Ce choix a engendré une forte désorganisation au sein des établissements scolaires :
– pendant la semaine du 9 au 13 mai : les cours de première et de seconde ont souvent été supprimés afin de permettre aux terminales de réviser puis de composer ;
– après les épreuves : le personnel enseignant convoqué aux réunions d’entente, puis pris par les corrections, n’est pas devant ses élèves.
Contrairement à ce que le discours officiel laisse entendre depuis des années, on est très loin de la reconquête du mois de juin, puisque désormais même le mois de mai est amputé de très nombreuses heures voire journées de cours.
La correction et ses conséquences pour le personnel :
Il était initialement prévu que les personnels enseignants missionnés pour corriger les EDS le fassent dans le même temps que leurs activités et missions pédagogiques ordinaires. Finalement, les organisation syndicales ont obtenu quatre demi-journées consacrées à la correction. Elles devaient être utilisées en accord avec le chef d’établissement. Alors que des collègues ont pu choisir sans contrainte leurs quatre demi-journées, pour d’autres elles ont été imposées et uniformes, quelque soit leur emploi du temps. D’autres, encore, ont renoncé à ces demi-journées pour maintenir les apprentissages et s’épuisent. C’est le cas notamment des personnels enseignant en Lettres et en Philosophie qui doivent encore préparer les élèves aux épreuves de juin.
La correction numérique des copies est désormais généralisée via la plateforme Santorin. En dehors de la surcharge de travail pour les directions et les secrétariats d’examen, de l’inconfort généré par le travail sur écran, du manque de souplesse de la plateforme qui ne permet pas de confronter les copies pour une correction plus équitable, il a fallu faire face à de nombreux bugs : copies numérisées dans le désordre ou incomplètes, copies mal attribuées, copies non réparties une semaine après la réunion d’entente – par conséquent temps de correction considérablement réduit pour les personnes concernées – et même impossibilité d’accès à la plateforme pendant plusieurs heures. Il est donc légitime de s’interroger sur la pertinence de ce choix peu efficace mais terriblement énergivore, à l’heure où les conséquences du changement climatique préoccupent fortement près de la moitié de la population.
Mais nous oublions certainement que le travail en ligne permet la surveillance généralisée du personnel correcteur…

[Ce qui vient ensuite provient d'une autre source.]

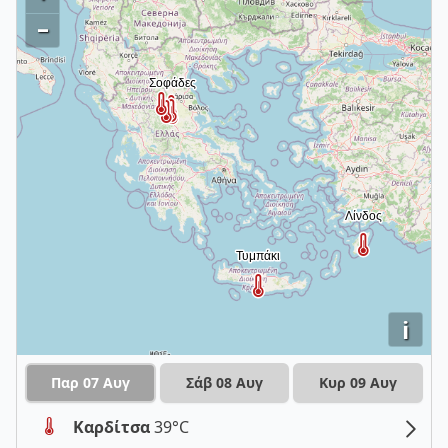
–
i
Παρ 07 Αυγ
Σάβ 08 Αυγ
Κυρ 09 Αυγ
Καρδίτσα
39°C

Après cette version 2022 du bac Blanquer, bac qui s’inscrit dans une réforme du lycée anxiogène et confuse pour les élèves et le personnel, il est plus que légitime de demander le retour à des épreuves finales, portant sur tout le programme de la classe de terminale, se déroulant sur toute une semaine afin que les élèves aient tous et toutes à composer sur le même sujet, et le retour à une correction de copies en version papier.
Pour une véritable égalité entre les candidats, le retour à des épreuves nationales est nécessaire : l’abolition du contrôle continu est indispensable ainsi que celle de Parcoursup.
Par Sandrine JACOBY, membre du bureau du SNFOLC 67, professeure en lycée et relais établissements.